Let’s note for context that as of yesterday, more than 80% of Puerto Rico is still without power, three weeks after Hurricane Maria hit. What’s more, roughly a third of the island’s American residents do not yet have access to clean water.

It’s against this backdrop that the president thought it’d be a good idea to blame Puerto Ricans and starting laying the groundwork for a weaker response to the island’s disaster.

“We will be with you every single day,” at least until Donald Trump feels like he’s seen enough.

The morning of his visit to the island … culminated in the president admonishing the “politically motivated ingrates” on the island.

As best as I can tell, he’s made no similar comments about any other Americans who’ve suffered from natural disasters this year.

Go ahead, Mike Pence, tell us another one about how the Trump administration “stands with” the people of Puerto Rico.

All that is solidarity Trump style.

Even while the US seems paralyzed and ineffective in helping its own, another country promises aid. Puerto Rico to Get Power Relief From German Microgrid Supplier reports Bloomberg.

Sonnen GmbH, a German provider of energy-storage systems, is planning to install microgrids to provide electricity for at least 15 emergency relief centers in hurricane-ravaged Puerto Rico.

Sonnen began delivering its storage systems to Puerto Rico last week and expects to deliver at least one shipment each week as the island’s ports reopen, the Wildpoldsried, Germany-based company said in an emailed statement Monday. It’s working with local partner Pura Energia, which installs solar panels with Sonnen batteries.

Puerto Rico’s electricity grid was completely knocked out when Hurricane Maria slammed into the island Sept. 20, and repairs are expected to take months. That’s generating interest in microgrids, small-scale systems that combine solar panels and batteries that can be installed quickly to restore power to a few buildings at a time. Tesla Inc. is sending hundreds of its Powerwall battery systems to the island, and Sunnova Inc., Puerto Rico’s largest rooftop solar provider, plans to install batteries to complement its systems.

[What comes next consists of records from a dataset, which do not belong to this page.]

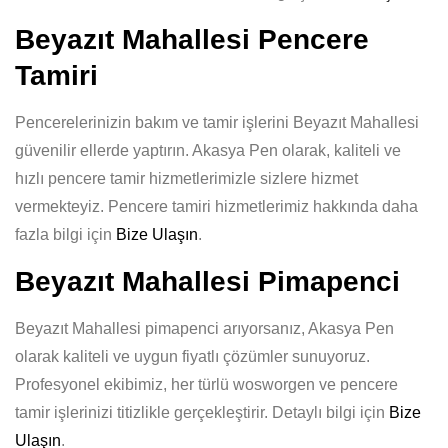
Beyazıt Mahallesi Pencere
Tamiri
Pencerelerinizin bakım ve tamir işlerini Beyazıt Mahallesi
güvenilir ellerde yaptırın. Akasya Pen olarak, kaliteli ve
hızlı pencere tamir hizmetlerimizle sizlere hizmet
vermekteyiz. Pencere tamiri hizmetlerimiz hakkında daha
fazla bilgi için
Bize Ulaşın
.
Beyazıt Mahallesi Pimapenci
Beyazıt Mahallesi pimapenci arıyorsanız, Akasya Pen
olarak kaliteli ve uygun fiyatlı çözümler sunuyoruz.
Profesyonel ekibimiz, her türlü wosworgen ve pencere
tamir işlerinizi titizlikle gerçekleştirir. Detaylı bilgi için
Bize
Ulaşın
.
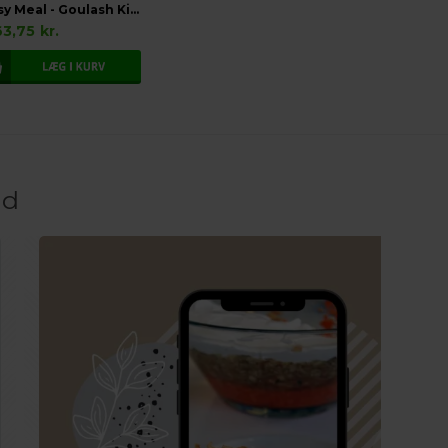
UHHMAMI Easy Meal - Goulash Kit, Økologisk
63,75
kr.
od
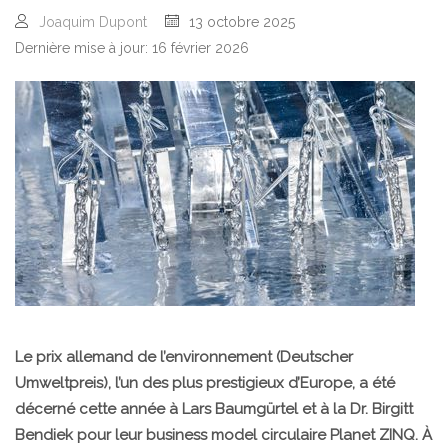
Joaquim Dupont
13 octobre 2025
Dernière mise à jour: 16 février 2026
Le prix allemand de l’environnement (Deutscher
Umweltpreis), l’un des plus prestigieux d’Europe, a été
décerné cette année à Lars Baumgürtel et à la Dr. Birgitt
Bendiek pour leur business model circulaire Planet ZINQ. À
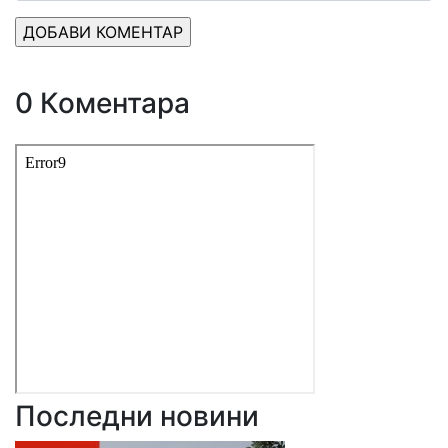
0 Коментара
Последни новини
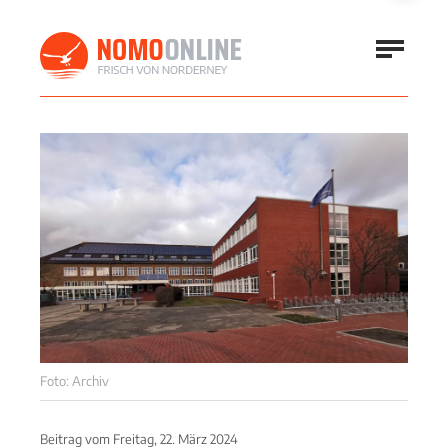
Foto: Archiv
Beitrag vom
Freitag, 22. März 2024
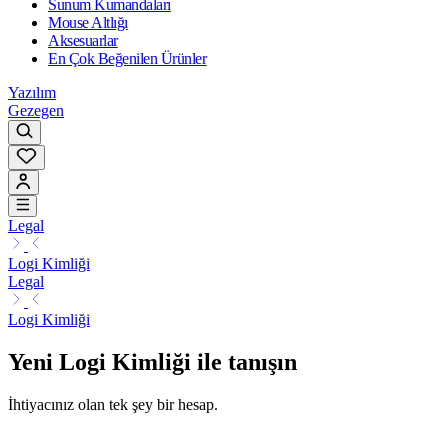
Sunum Kumandaları
Mouse Altlığı
Aksesuarlar
En Çok Beğenilen Ürünler
Yazılım
Gezegen
Legal
Logi Kimliği
Legal
Logi Kimliği
Yeni Logi Kimliği ile tanışın
İhtiyacınız olan tek şey bir hesap.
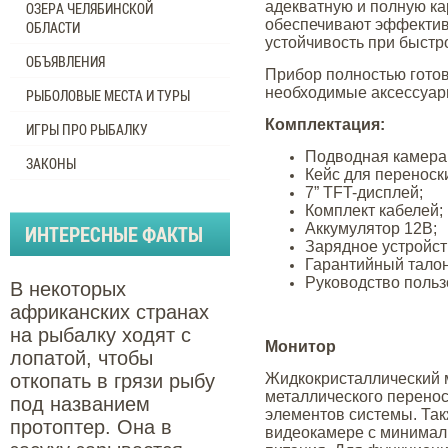
адекватную и полную ка
ОЗЕРА ЧЕЛЯБИНСКОЙ
обеспечивают эффектив
ОБЛАСТИ
устойчивость при быстр
ОБЪЯВЛЕНИЯ
Прибор полностью готов
необходимые аксессуар
РЫБОЛОВЫЕ МЕСТА И ТУРЫ
Комплектация:
ИГРЫ ПРО РЫБАЛКУ
Подводная камера 
ЗАКОНЫ
Кейс для переноск
7” TFT-дисплей;
Комплект кабелей;
Аккумулятор 12В;
ИНТЕРЕСНЫЕ ФАКТЫ
Зарядное устройст
Гарантийный талон
Руководство польз
В некоторых
африканских странах
на рыбалку ходят с
Монитор
лопатой, чтобы
откопать в грязи рыбу
Жидкокристаллический м
металлического перенос
под названием
элементов системы. Так
протоптер. Она в
видеокамере с минимал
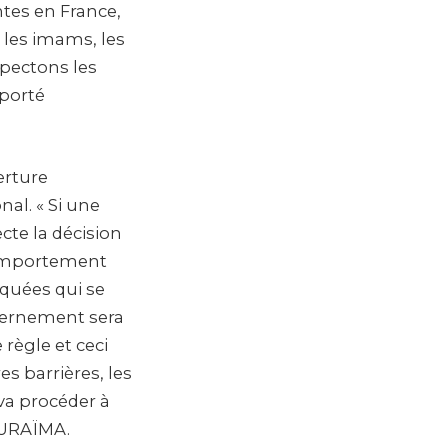
ntes en France,
 les imams, les
espectons les
pporté
erture
al. « Si une
cte la décision
comportement
quées qui se
vernement sera
règle et ceci
s barrières, les
va procéder à
BOURAÏMA.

Sonnen is donating equipment for the 15 relief centers. It also expects increased demand for its systems with Puerto Rico consumers and will donate profit from local sales to build as many as 35 additional microgrids on the island.

”It is our duty to stand firmly with the people of Puerto Rico and do everything possible to help start the rebuilding process,” Chief Executive Officer Christoph Ostermann said in the statement. “There is a clear connection between our mission to support humanity during a climate disaster and our mission to fight climate change.”

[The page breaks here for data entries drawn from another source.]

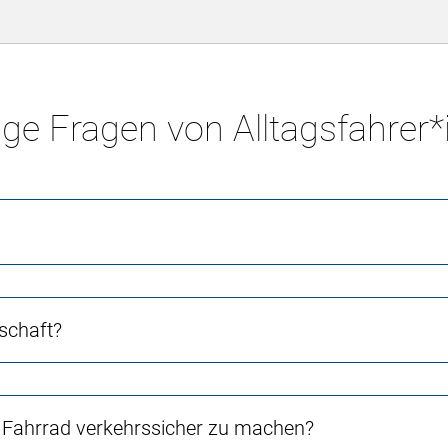
ge Fragen von Alltagsfahrer
schaft?
Fahrrad verkehrssicher zu machen?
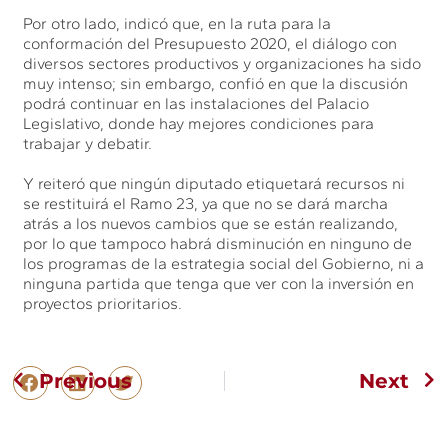
Por otro lado, indicó que, en la ruta para la
conformación del Presupuesto 2020, el diálogo con
diversos sectores productivos y organizaciones ha sido
muy intenso; sin embargo, confió en que la discusión
podrá continuar en las instalaciones del Palacio
Legislativo, donde hay mejores condiciones para
trabajar y debatir.
Y reiteró que ningún diputado etiquetará recursos ni
se restituirá el Ramo 23, ya que no se dará marcha
atrás a los nuevos cambios que se están realizando,
por lo que tampoco habrá disminución en ninguno de
los programas de la estrategia social del Gobierno, ni a
ninguna partida que tenga que ver con la inversión en
proyectos prioritarios.
Previous
Next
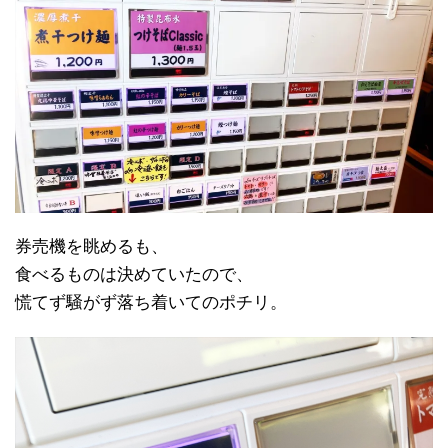
券売機を眺めるも、
食べるものは決めていたので、
慌てず騒がず落ち着いてのポチリ。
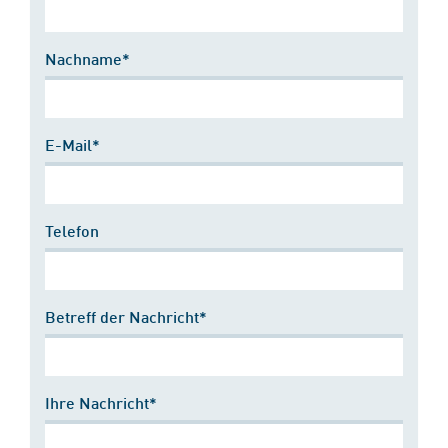
Nachname*
E-Mail*
Telefon
Betreff der Nachricht*
Ihre Nachricht*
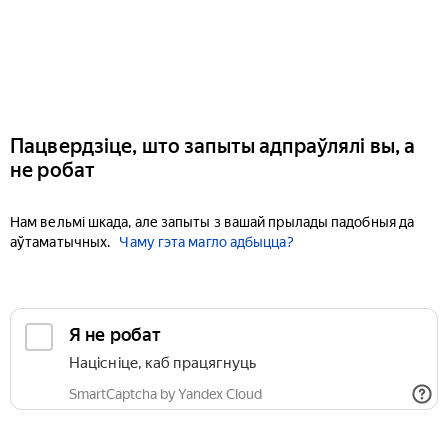
Пацвердзіце, што запыты адпраўлялі вы, а
не робат
Нам вельмі шкада, але запыты з вашай прылады падобныя да
аўтаматычных.
Чаму гэта магло адбыцца?
Я не робат
Націсніце, каб працягнуць
SmartCaptcha by Yandex Cloud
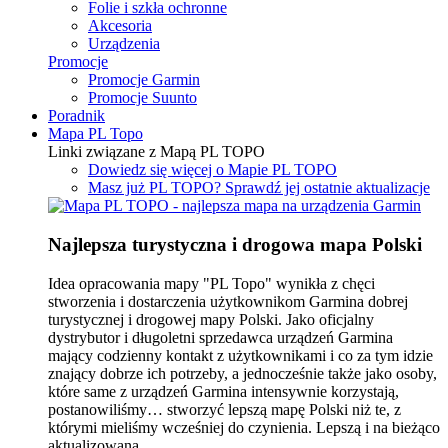
Folie i szkła ochronne
Akcesoria
Urządzenia
Promocje
Promocje Garmin
Promocje Suunto
Poradnik
Mapa PL Topo
Linki związane z Mapą PL TOPO
Dowiedz się więcej o Mapie PL TOPO
Masz już PL TOPO? Sprawdź jej ostatnie aktualizacje
Najlepsza turystyczna i drogowa mapa Polski
Idea opracowania mapy "PL Topo" wynikła z chęci
stworzenia i dostarczenia użytkownikom Garmina dobrej
turystycznej i drogowej mapy Polski. Jako oficjalny
dystrybutor i długoletni sprzedawca urządzeń Garmina
mający codzienny kontakt z użytkownikami i co za tym idzie
znający dobrze ich potrzeby, a jednocześnie także jako osoby,
które same z urządzeń Garmina intensywnie korzystają,
postanowiliśmy… stworzyć lepszą mapę Polski niż te, z
którymi mieliśmy wcześniej do czynienia. Lepszą i na bieżąco
aktualizowaną.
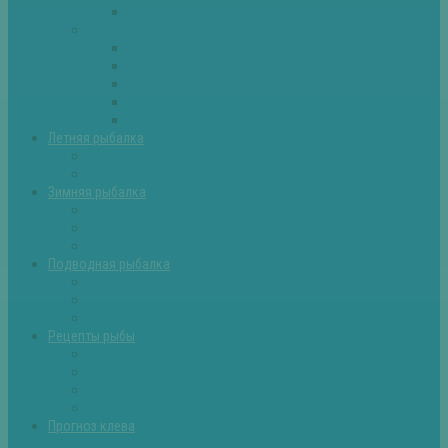
Самоделки для рыбалки
Экипировка
Костюмы и сапоги
Лодки
Палатки
Эхолоты и другое
Ящики, буры и др
Летняя рыбалка
Летняя рыбалка советы
Прикормки и насадки
Зимняя рыбалка
Зимняя рыбалка — общие советы
Зимние насадки, оснастки
Зимние прикормки
Подводная рыбалка
Подводная рыбалка общие советы
Снаряжение для подводной охоты
Оружие для подводной рыбалки
Рецепты рыбы
Салаты с рыбой
Вторые блюда из рыбы
Первые блюда (уха,суп)
Пироги из рыбы
Прогноз клева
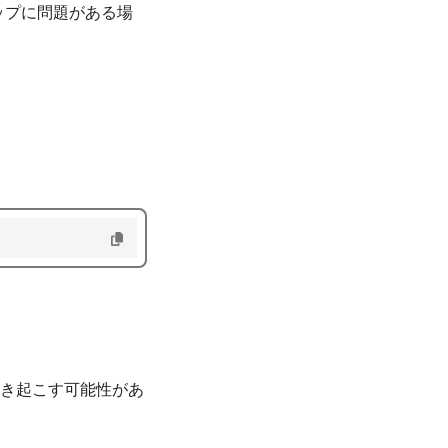
ップに問題がある場
。
引き起こす可能性があ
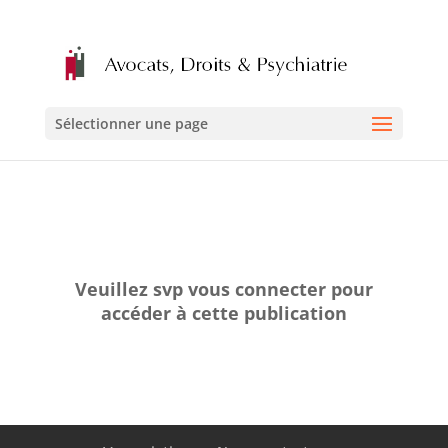
Sélectionner une page
Veuillez svp vous connecter pour
accéder à cette publication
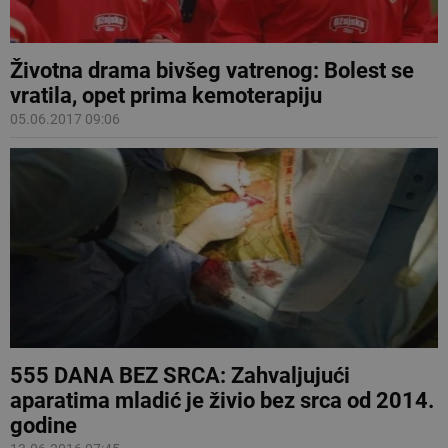
Životna drama bivšeg vatrenog: Bolest se
vratila, opet prima kemoterapiju
05.06.2017 09:06
555 DANA BEZ SRCA: Zahvaljujući
aparatima mladić je živio bez srca od 2014.
godine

Meanwhile, back on our mainland homeland, Trump, backed by climate change deniers, is pulling us out of the Paris accord on climate change.

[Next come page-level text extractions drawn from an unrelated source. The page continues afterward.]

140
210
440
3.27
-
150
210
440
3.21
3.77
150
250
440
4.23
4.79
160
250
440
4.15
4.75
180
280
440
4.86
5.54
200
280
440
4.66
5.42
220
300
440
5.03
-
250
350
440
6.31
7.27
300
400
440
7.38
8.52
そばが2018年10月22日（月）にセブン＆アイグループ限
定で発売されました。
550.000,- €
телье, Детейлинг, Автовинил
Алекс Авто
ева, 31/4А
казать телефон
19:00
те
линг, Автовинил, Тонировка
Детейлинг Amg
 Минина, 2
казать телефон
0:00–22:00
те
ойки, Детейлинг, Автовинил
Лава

A while back I blogged about how China was investing heavily in African infrastructure - building airports for example. The United States? Not so much - or not at all. I did not anticipate that the US would be on the receiving end of charity from another country. Perhaps our leaders have yet to understand that humanitarian investment is good for business.

A final thought: in response to the bungled response to Hurricane Katrina, the well-known buck stopped with then President Bush. Trump is doing his damndest to make sure that the buck stops with the Puerto Ricans. Trump likes big, beautiful things. The biggest, most beautiful cluster-fuck [1] is in the making and our indifferent, indolent President Donald Trump cannot dodge it.

[1]: From Wiktionary: A chaotic situation where everything seems to go wrong. It is often caused by incompetence, communication failure, or a complex environment. (Scriber: In this case, all three.)